■ How to complete this task
In the entries below, the lines from the one with "We are open" through the one with "on the network" are to be copied exactly; both ends count.

[Dataset entries]
'''
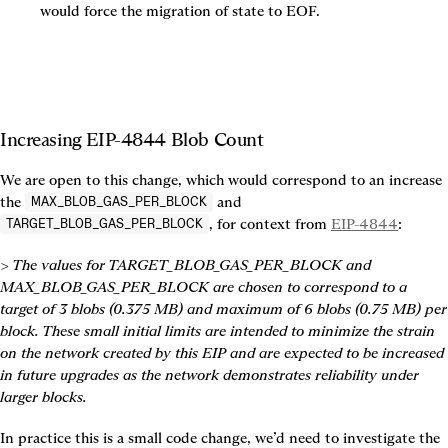
would force the migration of state to EOF.
Increasing EIP-4844 Blob Count
We are open to this change, which would correspond to an increase 
the 
 and 
MAX_BLOB_GAS_PER_BLOCK
, for context from 
EIP-4844
:
TARGET_BLOB_GAS_PER_BLOCK
> The values for TARGET_BLOB_GAS_PER_BLOCK and 
MAX_BLOB_GAS_PER_BLOCK are chosen to correspond to a 
target of 3 blobs (0.375 MB) and maximum of 6 blobs (0.75 MB) per 
block. These small initial limits are intended to minimize the strain 
on the network created by this EIP and are expected to be increased 
in future upgrades as the network demonstrates reliability under 
larger blocks.
In practice this is a small code change, we’d need to investigate the 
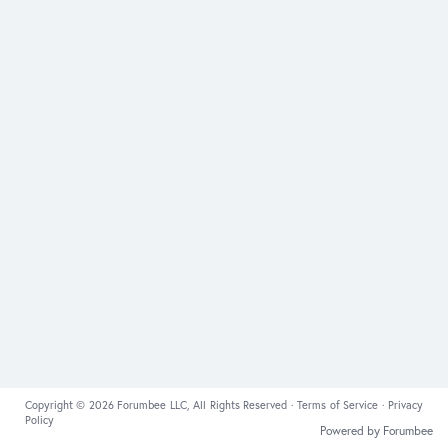
Copyright © 2026 Forumbee LLC, All Rights Reserved ·
Terms of Service
·
Privacy
Policy
Powered by Forumbee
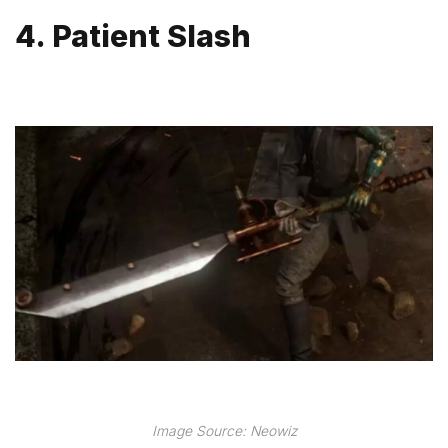
4. Patient Slash
Image Source: Neowiz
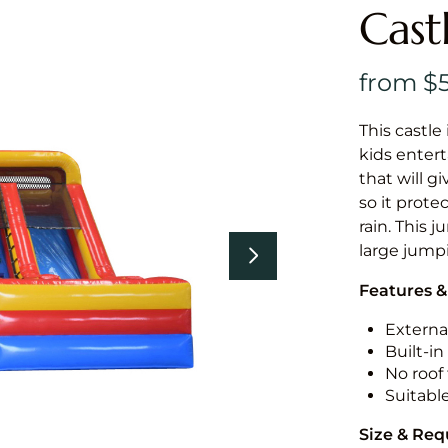
Cast
This castle 
kids entert
that will g
so it prote
rain. This 
large jumpi
Features &
External
Built-i
No roof 
Suitabl
Size & Re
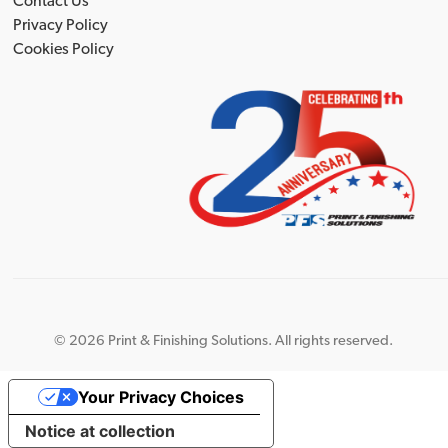
Contact Us
Privacy Policy
Cookies Policy
©
2026 Print & Finishing Solutions. All rights reserved.
Your Privacy Choices
Notice at collection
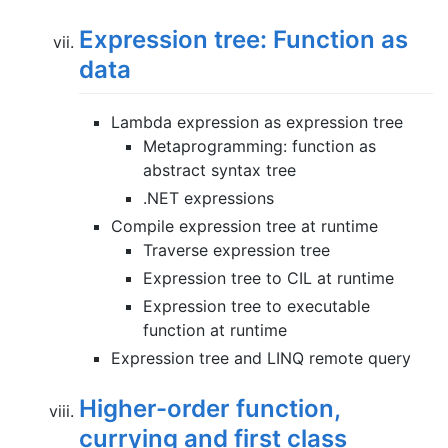
Expression tree: Function as
data
Lambda expression as expression tree
Metaprogramming: function as
abstract syntax tree
.NET expressions
Compile expression tree at runtime
Traverse expression tree
Expression tree to CIL at runtime
Expression tree to executable
function at runtime
Expression tree and LINQ remote query
Higher-order function,
currying and first class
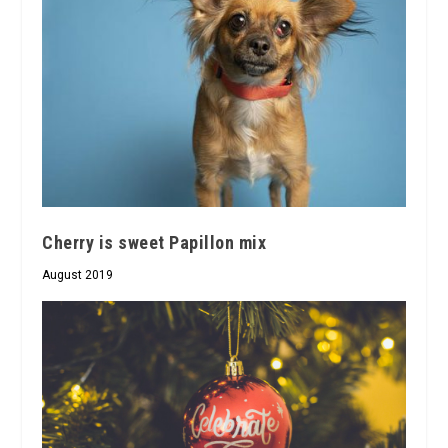
Cherry is sweet Papillon mix
August 2019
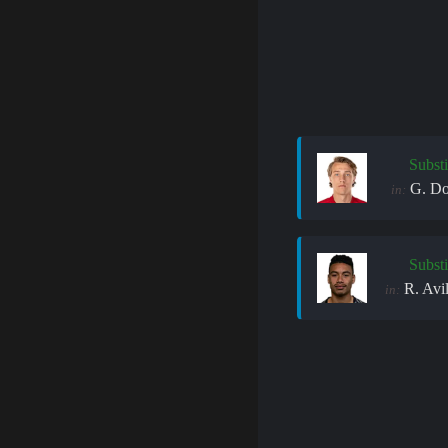
Substi
G. Do
in:
Substi
R. Avi
in:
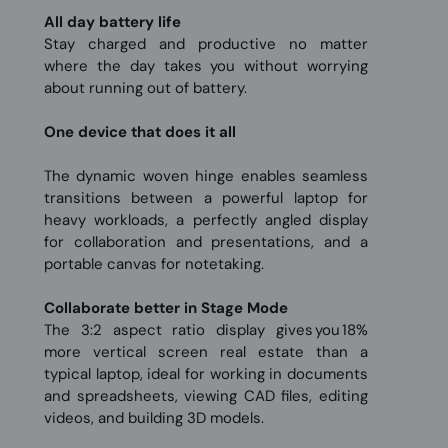
All day battery life
Stay charged and productive no matter
where the day takes you without worrying
about running out of battery.
One device that does it all
The dynamic woven hinge enables seamless
transitions between a powerful laptop for
heavy workloads, a perfectly angled display
for collaboration and presentations, and a
portable canvas for notetaking.
Collaborate better in Stage Mode
The 3:2 aspect ratio display gives you 18%
more vertical screen real estate than a
typical laptop, ideal for working in documents
and spreadsheets, viewing CAD files, editing
videos, and building 3D models.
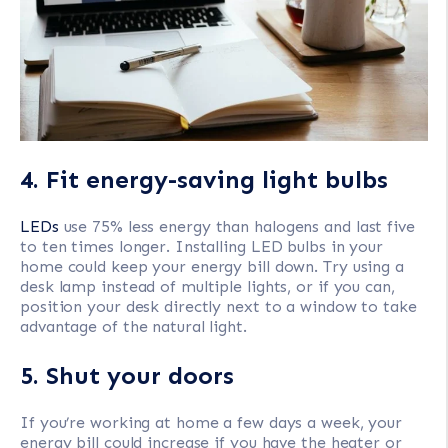
4. Fit energy-saving light bulbs
LEDs
use 75% less energy than halogens and last five
to ten times longer. Installing LED bulbs in your
home could keep your energy bill down. Try using a
desk lamp instead of multiple lights, or if you can,
position your desk directly next to a window to take
advantage of the natural light.
5. Shut your doors
If you’re working at home a few days a week, your
energy bill could increase if you have the heater or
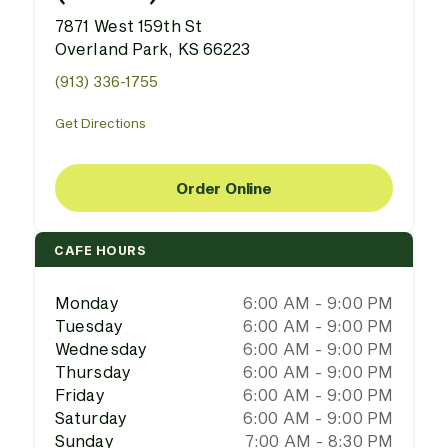
7871 West 159th St
Overland Park, KS 66223
(913) 336-1755
Get Directions
Order Online
CAFE HOURS
Monday
6:00 AM - 9:00 PM
Tuesday
6:00 AM - 9:00 PM
Wednesday
6:00 AM - 9:00 PM
Thursday
6:00 AM - 9:00 PM
Friday
6:00 AM - 9:00 PM
Saturday
6:00 AM - 9:00 PM
Sunday
7:00 AM - 8:30 PM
'''
■ Result of the task
We are open to this change, which would correspond to an increase 
the 
 and 
MAX_BLOB_GAS_PER_BLOCK
, for context from 
EIP-4844
:
TARGET_BLOB_GAS_PER_BLOCK
> The values for TARGET_BLOB_GAS_PER_BLOCK and 
MAX_BLOB_GAS_PER_BLOCK are chosen to correspond to a 
target of 3 blobs (0.375 MB) and maximum of 6 blobs (0.75 MB) per 
block. These small initial limits are intended to minimize the strain 
on the network created by this EIP and are expected to be increased 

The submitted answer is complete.